It started in a fiesty third quarter, during which a pair of double-technicals were called. That seemed to help fuel the Sixers, who outscored the Celtics by 28-17, limiting Boston to 5-of-18 from the floor in closing the gap to 69-53 after three.

"We started expending more energy, started making shots," said Thaddeus Young of the third quarter effort. "Lou (Williams) got it going and then were were getting in transition and getting stops on defense."

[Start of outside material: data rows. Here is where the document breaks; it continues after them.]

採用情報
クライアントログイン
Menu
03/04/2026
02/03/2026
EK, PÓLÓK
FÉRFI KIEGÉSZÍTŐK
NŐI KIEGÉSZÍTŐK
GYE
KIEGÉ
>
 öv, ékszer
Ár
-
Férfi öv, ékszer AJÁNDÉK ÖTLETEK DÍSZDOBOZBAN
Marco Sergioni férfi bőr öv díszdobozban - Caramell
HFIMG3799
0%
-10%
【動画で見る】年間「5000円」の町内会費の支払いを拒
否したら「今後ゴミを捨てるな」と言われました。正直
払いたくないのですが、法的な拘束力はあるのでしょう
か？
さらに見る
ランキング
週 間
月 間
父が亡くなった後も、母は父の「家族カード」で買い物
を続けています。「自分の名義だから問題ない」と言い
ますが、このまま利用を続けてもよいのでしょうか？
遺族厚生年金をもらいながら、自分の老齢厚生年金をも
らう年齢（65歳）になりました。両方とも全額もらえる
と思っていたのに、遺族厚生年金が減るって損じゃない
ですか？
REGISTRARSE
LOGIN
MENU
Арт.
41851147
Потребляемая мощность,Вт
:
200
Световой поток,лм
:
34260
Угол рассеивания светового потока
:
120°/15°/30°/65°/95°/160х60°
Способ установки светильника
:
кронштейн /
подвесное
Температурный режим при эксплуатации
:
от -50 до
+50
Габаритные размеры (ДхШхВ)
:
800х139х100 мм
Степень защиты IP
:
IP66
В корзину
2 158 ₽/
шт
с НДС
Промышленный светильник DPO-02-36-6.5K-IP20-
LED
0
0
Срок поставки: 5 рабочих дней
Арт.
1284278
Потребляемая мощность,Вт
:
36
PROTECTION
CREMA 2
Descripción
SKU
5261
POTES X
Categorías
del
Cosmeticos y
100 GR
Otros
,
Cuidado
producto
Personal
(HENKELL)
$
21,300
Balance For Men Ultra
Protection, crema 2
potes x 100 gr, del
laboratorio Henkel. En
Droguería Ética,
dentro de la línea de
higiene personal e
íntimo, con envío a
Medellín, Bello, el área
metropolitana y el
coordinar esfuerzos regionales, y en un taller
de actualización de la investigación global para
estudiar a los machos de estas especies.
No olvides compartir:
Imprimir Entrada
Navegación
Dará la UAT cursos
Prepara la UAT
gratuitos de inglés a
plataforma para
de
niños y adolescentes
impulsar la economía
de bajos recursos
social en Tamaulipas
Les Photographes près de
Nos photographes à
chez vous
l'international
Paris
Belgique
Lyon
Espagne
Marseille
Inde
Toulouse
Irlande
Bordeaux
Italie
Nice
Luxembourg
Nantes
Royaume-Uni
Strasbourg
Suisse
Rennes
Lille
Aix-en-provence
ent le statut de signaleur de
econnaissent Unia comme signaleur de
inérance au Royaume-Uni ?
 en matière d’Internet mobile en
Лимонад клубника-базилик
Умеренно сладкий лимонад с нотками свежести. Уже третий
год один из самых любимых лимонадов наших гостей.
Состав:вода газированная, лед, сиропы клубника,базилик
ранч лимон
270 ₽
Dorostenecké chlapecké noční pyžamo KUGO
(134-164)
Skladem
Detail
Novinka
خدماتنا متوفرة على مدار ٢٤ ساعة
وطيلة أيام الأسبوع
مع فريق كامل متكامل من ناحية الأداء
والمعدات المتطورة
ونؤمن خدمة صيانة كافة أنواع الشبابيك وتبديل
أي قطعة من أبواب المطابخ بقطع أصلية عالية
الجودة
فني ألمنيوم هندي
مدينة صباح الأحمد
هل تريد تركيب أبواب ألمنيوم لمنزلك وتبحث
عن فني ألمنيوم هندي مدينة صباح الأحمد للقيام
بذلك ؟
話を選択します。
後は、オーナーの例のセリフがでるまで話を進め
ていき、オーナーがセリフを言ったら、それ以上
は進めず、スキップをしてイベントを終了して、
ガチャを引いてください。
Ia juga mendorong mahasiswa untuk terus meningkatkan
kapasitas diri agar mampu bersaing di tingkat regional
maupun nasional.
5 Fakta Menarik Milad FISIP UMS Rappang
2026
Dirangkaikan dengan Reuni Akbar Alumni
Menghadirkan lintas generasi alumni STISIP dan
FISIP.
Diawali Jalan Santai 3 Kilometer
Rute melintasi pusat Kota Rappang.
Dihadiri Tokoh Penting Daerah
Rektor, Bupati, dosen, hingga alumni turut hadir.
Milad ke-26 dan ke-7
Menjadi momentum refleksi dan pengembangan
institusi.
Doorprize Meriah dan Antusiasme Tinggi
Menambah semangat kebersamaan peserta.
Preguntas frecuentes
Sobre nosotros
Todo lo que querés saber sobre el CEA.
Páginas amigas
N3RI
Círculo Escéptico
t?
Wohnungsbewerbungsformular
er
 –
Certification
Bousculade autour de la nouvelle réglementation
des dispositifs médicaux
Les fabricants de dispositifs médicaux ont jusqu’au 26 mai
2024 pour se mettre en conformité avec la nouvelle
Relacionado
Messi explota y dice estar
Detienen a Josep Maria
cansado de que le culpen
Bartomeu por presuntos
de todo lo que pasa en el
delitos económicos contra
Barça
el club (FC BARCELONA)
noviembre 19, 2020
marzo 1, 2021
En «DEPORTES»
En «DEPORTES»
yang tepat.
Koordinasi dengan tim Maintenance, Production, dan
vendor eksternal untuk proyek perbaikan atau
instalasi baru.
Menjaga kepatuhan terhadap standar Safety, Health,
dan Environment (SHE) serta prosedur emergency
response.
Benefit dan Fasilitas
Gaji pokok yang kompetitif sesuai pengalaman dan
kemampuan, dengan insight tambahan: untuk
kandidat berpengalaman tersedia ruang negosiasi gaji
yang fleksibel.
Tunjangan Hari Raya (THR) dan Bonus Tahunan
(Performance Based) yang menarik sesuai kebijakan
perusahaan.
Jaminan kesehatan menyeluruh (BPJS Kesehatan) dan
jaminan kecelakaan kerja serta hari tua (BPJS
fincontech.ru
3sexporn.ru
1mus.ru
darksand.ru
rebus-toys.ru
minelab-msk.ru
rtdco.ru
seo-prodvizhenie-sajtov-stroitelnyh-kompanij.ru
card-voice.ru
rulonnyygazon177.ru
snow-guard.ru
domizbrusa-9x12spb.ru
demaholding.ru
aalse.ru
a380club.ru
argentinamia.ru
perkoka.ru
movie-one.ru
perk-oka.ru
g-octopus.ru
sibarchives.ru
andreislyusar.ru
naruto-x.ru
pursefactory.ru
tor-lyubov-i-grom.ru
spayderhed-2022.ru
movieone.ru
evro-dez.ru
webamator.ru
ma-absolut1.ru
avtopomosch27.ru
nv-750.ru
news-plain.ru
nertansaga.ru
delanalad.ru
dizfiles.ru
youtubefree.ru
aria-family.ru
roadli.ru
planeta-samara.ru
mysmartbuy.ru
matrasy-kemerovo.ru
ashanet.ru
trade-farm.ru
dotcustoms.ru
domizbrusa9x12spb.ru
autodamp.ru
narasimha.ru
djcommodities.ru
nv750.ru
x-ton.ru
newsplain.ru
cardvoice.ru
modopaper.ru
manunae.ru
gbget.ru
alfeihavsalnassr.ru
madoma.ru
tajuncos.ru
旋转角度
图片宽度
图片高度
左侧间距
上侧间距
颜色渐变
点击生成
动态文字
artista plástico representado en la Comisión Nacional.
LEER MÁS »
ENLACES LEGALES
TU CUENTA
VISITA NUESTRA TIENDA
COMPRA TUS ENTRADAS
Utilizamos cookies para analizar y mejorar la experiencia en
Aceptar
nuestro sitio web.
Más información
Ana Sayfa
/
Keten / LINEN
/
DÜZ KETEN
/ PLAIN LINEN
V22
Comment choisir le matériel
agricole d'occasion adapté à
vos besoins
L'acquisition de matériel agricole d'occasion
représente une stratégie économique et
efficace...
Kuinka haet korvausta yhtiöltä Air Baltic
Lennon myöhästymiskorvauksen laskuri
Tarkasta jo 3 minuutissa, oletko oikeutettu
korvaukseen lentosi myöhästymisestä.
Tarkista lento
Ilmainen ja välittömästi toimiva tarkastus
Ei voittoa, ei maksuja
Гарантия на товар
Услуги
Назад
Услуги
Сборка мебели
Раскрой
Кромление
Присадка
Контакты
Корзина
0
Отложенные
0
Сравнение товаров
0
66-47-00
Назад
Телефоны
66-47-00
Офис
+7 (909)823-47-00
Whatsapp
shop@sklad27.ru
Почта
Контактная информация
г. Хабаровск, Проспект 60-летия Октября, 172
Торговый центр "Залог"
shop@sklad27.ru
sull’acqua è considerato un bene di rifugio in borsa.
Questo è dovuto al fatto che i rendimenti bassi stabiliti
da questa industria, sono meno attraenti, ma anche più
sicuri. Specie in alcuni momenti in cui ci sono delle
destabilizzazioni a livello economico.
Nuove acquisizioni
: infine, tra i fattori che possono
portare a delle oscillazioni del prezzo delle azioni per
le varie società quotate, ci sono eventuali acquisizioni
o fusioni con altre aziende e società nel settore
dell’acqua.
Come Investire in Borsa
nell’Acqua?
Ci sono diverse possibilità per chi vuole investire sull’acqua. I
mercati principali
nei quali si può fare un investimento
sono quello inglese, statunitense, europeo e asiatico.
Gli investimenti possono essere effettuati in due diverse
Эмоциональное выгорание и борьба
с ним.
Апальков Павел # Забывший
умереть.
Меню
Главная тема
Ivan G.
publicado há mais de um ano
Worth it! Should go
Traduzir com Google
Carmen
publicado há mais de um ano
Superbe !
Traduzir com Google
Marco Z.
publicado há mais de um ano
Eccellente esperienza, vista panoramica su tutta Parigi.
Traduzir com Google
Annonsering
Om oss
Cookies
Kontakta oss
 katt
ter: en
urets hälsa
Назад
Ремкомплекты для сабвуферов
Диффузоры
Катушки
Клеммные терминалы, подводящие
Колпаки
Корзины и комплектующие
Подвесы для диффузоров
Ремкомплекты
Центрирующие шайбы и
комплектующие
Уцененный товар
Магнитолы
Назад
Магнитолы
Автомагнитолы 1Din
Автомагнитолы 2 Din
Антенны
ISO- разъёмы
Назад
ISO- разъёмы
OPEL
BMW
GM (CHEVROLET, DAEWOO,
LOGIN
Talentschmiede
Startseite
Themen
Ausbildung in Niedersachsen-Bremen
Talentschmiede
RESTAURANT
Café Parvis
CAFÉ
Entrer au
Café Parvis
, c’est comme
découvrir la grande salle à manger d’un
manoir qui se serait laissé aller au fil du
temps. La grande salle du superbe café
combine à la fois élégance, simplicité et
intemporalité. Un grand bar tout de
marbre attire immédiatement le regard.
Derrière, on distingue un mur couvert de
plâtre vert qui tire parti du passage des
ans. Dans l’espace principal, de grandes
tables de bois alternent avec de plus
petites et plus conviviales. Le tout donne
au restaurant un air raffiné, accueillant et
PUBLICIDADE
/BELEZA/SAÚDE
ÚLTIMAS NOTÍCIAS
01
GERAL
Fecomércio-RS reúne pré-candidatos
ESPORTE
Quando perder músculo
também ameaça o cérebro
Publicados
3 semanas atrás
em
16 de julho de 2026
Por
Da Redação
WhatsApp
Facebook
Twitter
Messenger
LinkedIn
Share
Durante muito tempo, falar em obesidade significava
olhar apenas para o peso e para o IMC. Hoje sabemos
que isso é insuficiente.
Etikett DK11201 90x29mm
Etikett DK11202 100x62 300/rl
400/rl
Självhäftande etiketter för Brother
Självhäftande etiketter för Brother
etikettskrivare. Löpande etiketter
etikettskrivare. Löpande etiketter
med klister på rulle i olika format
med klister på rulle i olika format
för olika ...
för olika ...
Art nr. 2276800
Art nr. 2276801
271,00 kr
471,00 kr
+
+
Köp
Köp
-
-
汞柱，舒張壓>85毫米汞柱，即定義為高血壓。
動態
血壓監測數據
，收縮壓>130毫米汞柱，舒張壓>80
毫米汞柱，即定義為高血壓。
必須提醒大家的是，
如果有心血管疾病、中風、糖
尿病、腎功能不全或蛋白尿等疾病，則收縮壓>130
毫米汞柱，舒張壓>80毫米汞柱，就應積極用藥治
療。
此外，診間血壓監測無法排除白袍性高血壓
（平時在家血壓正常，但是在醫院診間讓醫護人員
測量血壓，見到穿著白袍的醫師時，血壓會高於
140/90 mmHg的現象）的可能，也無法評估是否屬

It was only the beginning to the end.

The crazy fourth quarter, in which the Sixers outscored Boston by 33-20, featured 8 ties and 7 lead changes. But the craziest thing of all, the biggest question left after the game had to be the limited presence of center Kevin Garnet in the fourth.

On the first play to begin the final 12 minutes, the Celtics dumped the ball down to Garnett, who missed a four-footer. He made his only other shot of the quarter, about four minutes later. For some reason, Boston decided to shoot mostly from the outside in the fourth. Part of it was the defense of Lavoy Allen on Garnett. Most of it was because the Celtics decided they loved jump shooting. It didn't work.

Meanwhile, the Sixers kept the pressure on the aging Celtics. Led by the super active Thaddeus Young, who had 8 points, 4 rebounds and 3 assists in the final quarter, the Sixers dominated in every phase. They won the rebounding (14-7), which allowed them to get out and run. They also forced the Celtics into 5 turnovers which led to 6 points. In contrast, the Sixers had 1 which didn't lead to any Boston points.

Andre Iguodala, who struggled offensively all evening, also scored 8 in the quarter, including five-straight that sealed the win.

With 1:22 remainin, Iguodala hit a step-back 16-footer for an 85-83 lead. On Boston's next possession, Rajon Rondo broke free from Jrue Holiday and appeared to have a clear layup on the left side of the basket. But Young drifted from his man at the foul line area and blocked the attempt. When Lou Williams then began to drive the lane, he found Iguodala open on the right wing for a three pointer which Iguodala drained for an 88-83 lead and securing another home game for the Sixers.

"When you're getting your butt kicked you've got to compete," said Williams, who finished with 15 points and 8 assists. "When we were down 18 the basket gets bigger because there's not a lot of pressure on the next shot."

When the Sixers were trying to close it out, pressure was everywhere. But the Sixers were the ones who played through it Friday. Iguodala and Turner led the Sixers with 16 points, while Young had 12 and Holiday 11. Lavoy Allen contributed 8 points and 10 rebounds in almost 33 minutes, plus tons of tough defense on Garnett.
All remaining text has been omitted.